Shares of Beyond Meat (NASDAQ:BYND) fell 43.2% in October, according to data from S&P Global Market Intelligence, as investors digested both the plant-based meat leader's third-quarter 2019 results, as well as the expiration of its post-IPO lockup period.
It certainly didn't help that multiple analysts weighed in with tempered appetites for Beyond Meat stock early in the month, including a market perform rating from Wells Fargo on Oct. 14, with a steeply reduced price target from Bernstein a few days later. Both analysts voiced concerns over the stock's valuation and competition for its flagship plant-based imitation meat products.
Beyond Meat's drop accelerated on Oct. 29, even after the company posted strong third-quarter 2019 results -- including a 250% increase in revenue to $92 million, and its first-ever quarter of positive net income at $4.1 million, or $0.05 per share -- leaving it comfortable raising its full-year guidance to boot.
But it seemed that the market wanted an even bigger beat-and-raise performance from Beyond Meat. And if that wasn't enough, its post-IPO lockup period ended the same day, affording many inside shareholders the opportunity to take profits off the table for the first time.

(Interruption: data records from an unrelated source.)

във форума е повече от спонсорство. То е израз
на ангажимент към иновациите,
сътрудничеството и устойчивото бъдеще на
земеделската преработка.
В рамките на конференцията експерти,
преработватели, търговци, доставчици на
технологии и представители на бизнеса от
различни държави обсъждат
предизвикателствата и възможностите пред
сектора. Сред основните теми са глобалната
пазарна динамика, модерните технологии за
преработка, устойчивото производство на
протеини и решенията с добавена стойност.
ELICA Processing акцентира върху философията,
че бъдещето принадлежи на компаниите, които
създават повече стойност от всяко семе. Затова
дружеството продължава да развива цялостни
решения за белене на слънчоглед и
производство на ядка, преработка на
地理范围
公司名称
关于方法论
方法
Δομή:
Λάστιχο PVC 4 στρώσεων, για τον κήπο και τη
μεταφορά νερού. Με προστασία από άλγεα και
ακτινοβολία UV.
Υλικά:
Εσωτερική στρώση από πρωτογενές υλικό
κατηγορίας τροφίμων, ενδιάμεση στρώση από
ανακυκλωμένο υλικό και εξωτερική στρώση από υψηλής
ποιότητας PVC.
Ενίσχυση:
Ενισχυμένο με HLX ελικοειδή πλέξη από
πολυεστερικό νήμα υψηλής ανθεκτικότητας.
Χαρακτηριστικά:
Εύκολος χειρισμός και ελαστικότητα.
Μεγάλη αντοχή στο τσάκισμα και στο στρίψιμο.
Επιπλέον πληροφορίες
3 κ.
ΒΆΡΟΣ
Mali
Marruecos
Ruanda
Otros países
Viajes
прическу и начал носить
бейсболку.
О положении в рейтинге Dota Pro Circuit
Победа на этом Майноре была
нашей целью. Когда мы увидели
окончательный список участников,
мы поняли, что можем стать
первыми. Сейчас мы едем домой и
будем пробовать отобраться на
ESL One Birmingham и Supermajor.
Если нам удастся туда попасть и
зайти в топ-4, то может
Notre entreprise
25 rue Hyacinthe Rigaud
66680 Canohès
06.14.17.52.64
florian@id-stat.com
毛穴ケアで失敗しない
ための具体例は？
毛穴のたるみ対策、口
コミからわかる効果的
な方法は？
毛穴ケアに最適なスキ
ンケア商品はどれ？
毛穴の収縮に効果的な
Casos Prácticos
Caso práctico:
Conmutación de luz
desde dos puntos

To be clear, this kind of volatility is exactly the reason I personally prefer to avoid nibbling on shares of recent IPOs for at least a couple of quarters after they've gone public. Beyond Meat stock is now down around 68% from its all-time high in July -- but it's also still trading well above both its $25 IPO price, and even its first-day close at just shy of $66.
Given its enviable long-term growth prospects, and in light of its recent precipitous decline, I think now might be a great opportunity for patient long-term investors to dig in to determine whether Beyond Meat stock is worthy of a place in their portfolios.